History repeats itself: from Khtml to WebKit, to blink

Source: Internet
Author: User
Tags repetition

Http://36kr.com/p/202396.html

In Thursday, Google announced that it was spending its own browser rendering engine Blink from WebKit. A lot of people think it's like a bolt from the blue, or even a late April Fool's joke, but it's hard to avoid and it's a repetition of history.

In Thursday, Google announced that it was spending its own browser rendering engine blink from WebKit. A lot of people think it's like a bolt from the blue, or even a late April Fool's joke, but it's hard to avoid and it's a repetition of history.

What is WebKit? Who the hell is it?

WebKit is an open-source browser engine. Its predecessor was the typesetting engine khtml developed by KDE in 1998, initially for open-source operating systems such as Linux and UNIX. At that time Apple felt the need to develop its own browser, so after comparing the Netscape (now Firefox) Gecko engine and khtml engine, chose the latter, because Khtml has a clearer architecture, and smaller than gecko. Apple engineer Don Melton officially branched out from khtml on June 25, 2001, starting WebKit research and development within Apple.

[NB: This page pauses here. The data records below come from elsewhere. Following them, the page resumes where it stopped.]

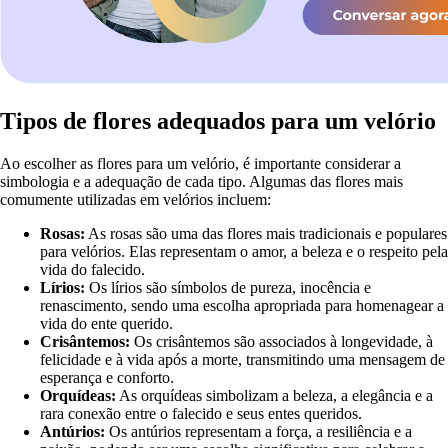
Tipos de flores adequados para um velório
Ao escolher as flores para um velório, é importante considerar a
simbologia e a adequação de cada tipo. Algumas das flores mais
comumente utilizadas em velórios incluem:
Rosas:
As rosas são uma das flores mais tradicionais e populares
para velórios. Elas representam o amor, a beleza e o respeito pela
vida do falecido.
Lírios:
Os lírios são símbolos de pureza, inocência e
renascimento, sendo uma escolha apropriada para homenagear a
vida do ente querido.
Crisântemos:
Os crisântemos são associados à longevidade, à
felicidade e à vida após a morte, transmitindo uma mensagem de
esperança e conforto.
Orquídeas:
As orquídeas simbolizam a beleza, a elegância e a
rara conexão entre o falecido e seus entes queridos.
Antúrios:
Os antúrios representam a força, a resiliência e a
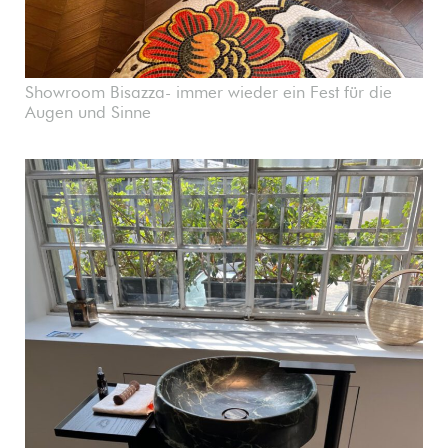
Showroom Bisazza- immer wieder ein Fest für die
Augen und Sinne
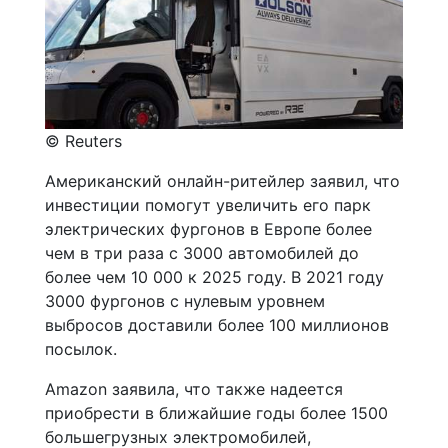
© Reuters
Американский онлайн-ритейлер заявил, что
инвестиции помогут увеличить его парк
электрических фургонов в Европе более
чем в три раза с 3000 автомобилей до
более чем 10 000 к 2025 году. В 2021 году
3000 фургонов с нулевым уровнем
выбросов доставили более 100 миллионов
посылок.
Amazon заявила, что также надеется
приобрести в ближайшие годы более 1500
большегрузных электромобилей,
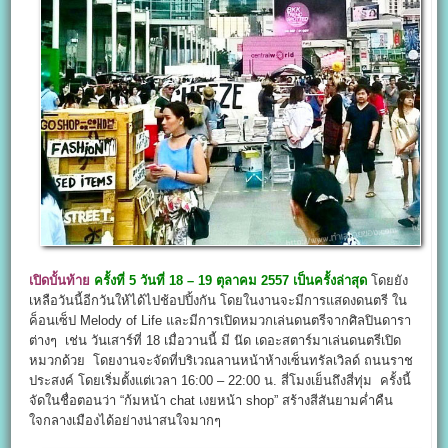
เปิดบั้นท้าย
ครั้งที่ 5 วันที่ 18 – 19 ตุลาคม 2557 เป็นครั้งล่าสุด
โดยยัง
เหลือวันนี้อีกวันให้ได้ไปช้อปปิ้งกัน โดยในงานจะมีการแสดงดนตรี ใน
ค็อนเซ็ป Melody of Life และมีการเปิดหมวกเล่นดนตรีจากศิลปินดารา
ต่างๆ เช่น วันเสาร์ที่ 18 เมื่อวานนี้ มี น๊ด เดอะสตาร์มาเล่นดนตรีเปิด
หมวกด้วย โดยงานจะจัดที่บริเวณลานหน้าห้างเซ็นทรัลเวิลด์ ถนนราช
ประสงค์ โดยเริ่มตั้งแต่เวลา 16:00 – 22:00 น. สี่โมงเย็นถึงสี่ทุ่ม ครั้งนี้
จัดในชื่อตอนว่า “ก้มหน้า chat เงยหน้า shop” สร้างสีสันยามค่ำคืน
ใจกลางเมืองได้อย่างน่าสนใจมากๆ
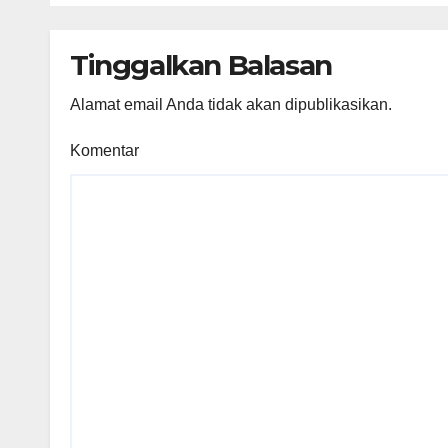
Gowa
dan 
Tinggalkan Balasan
Alamat email Anda tidak akan dipublikasikan.
Komentar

At the beginning, the relationship between Apple and Khtml was good. Apple will Khtml, launched in 2003, equipped with the WebKit engine browser Safari. But as time progresses, the exchange of code between WebKit and Khtml becomes more difficult. After a long interval of time, the Apple submits a large number of changes, and without the copy, many features may only be developed in half. For KDE, consolidating these changes back into the khtml is quite difficult. In addition, it is difficult for KDE to accept that Apple must sign a confidentiality clause before it asks KDE developers to read the Apple code. In 2005, KDE developers began to publicly attack Apple's approach, saying the two parties ' partnership had been completely disintegrated.

Apple made a series of concessions after things were reported in the media. In 2005, Apple announced that it would webkit fully open source (the only WebCore and JavaScriptCore that had been moved directly from Khtml were open source). There have been some improvements in the relationship between KDE and Apple, with some KDE developers starting to commit changes for WebKit, and Apple's team has recovered a lot of apple-specific fixes, and the abstraction of the platform layer has enabled the core code of the engine to work on other platforms. But KDE did not forget Apple's betrayal, they did not fully participate in the development of WebKit, but at the end of 2010 launched the KDE development platform 4.5, tied to support khtml and WebKit.

Google's involvement

Google's accession to WebKit was developed in 2008 before and after the launch of the Chrome browser. Chrome's use of the WebKit engine is a recommendation from the Android team, and Chrome mainly uses the WebCore from Khtml, which does not use much of what Apple has developed outside of WebCore, but rather uses its own multi-process browser architecture.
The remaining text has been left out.